=== Try it ===
Below is a block of entries; repeat all of it exactly but omit the pictures.
== Information shown ==
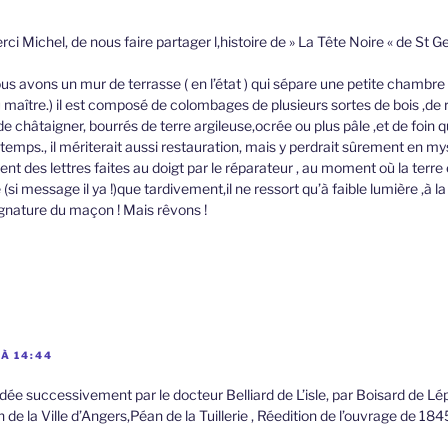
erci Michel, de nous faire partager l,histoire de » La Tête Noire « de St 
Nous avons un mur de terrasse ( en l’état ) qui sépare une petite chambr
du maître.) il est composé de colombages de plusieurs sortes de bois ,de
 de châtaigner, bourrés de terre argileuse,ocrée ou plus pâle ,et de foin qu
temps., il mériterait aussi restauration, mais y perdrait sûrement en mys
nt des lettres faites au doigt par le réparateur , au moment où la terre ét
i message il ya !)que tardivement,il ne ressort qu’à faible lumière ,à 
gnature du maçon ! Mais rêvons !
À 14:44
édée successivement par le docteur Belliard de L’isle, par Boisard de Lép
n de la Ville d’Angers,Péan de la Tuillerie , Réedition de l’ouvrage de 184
===
=== Answer to this task ===
erci Michel, de nous faire partager l,histoire de » La Tête Noire « de St 
Nous avons un mur de terrasse ( en l’état ) qui sépare une petite chambr
du maître.) il est composé de colombages de plusieurs sortes de bois ,de
 de châtaigner, bourrés de terre argileuse,ocrée ou plus pâle ,et de foin qu
temps., il mériterait aussi restauration, mais y perdrait sûrement en mys
nt des lettres faites au doigt par le réparateur , au moment où la terre ét
i message il ya !)que tardivement,il ne ressort qu’à faible lumière ,à 
gnature du maçon ! Mais rêvons !
À 14:44
édée successivement par le docteur Belliard de L’isle, par Boisard de Lép
n de la Ville d’Angers,Péan de la Tuillerie , Réedition de l’ouvrage de 184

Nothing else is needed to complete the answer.